# Available data
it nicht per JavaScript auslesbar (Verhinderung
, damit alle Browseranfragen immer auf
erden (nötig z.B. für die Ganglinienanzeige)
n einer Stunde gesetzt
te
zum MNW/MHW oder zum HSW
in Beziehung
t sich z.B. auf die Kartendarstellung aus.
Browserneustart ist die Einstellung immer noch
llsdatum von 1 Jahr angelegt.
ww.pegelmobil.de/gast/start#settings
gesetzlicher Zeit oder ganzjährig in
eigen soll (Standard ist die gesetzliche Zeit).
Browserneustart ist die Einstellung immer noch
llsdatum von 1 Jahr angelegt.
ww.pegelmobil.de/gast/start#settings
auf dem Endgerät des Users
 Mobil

# Problem to solve
Transcribe exactly, and only, the lines from the one holding "n einer Stunde gesetzt" through the final line of the listing.

# Reply to the task
n einer Stunde gesetzt
te
zum MNW/MHW oder zum HSW
in Beziehung
t sich z.B. auf die Kartendarstellung aus.
Browserneustart ist die Einstellung immer noch
llsdatum von 1 Jahr angelegt.
ww.pegelmobil.de/gast/start#settings
gesetzlicher Zeit oder ganzjährig in
eigen soll (Standard ist die gesetzliche Zeit).
Browserneustart ist die Einstellung immer noch
llsdatum von 1 Jahr angelegt.
ww.pegelmobil.de/gast/start#settings
auf dem Endgerät des Users
 Mobil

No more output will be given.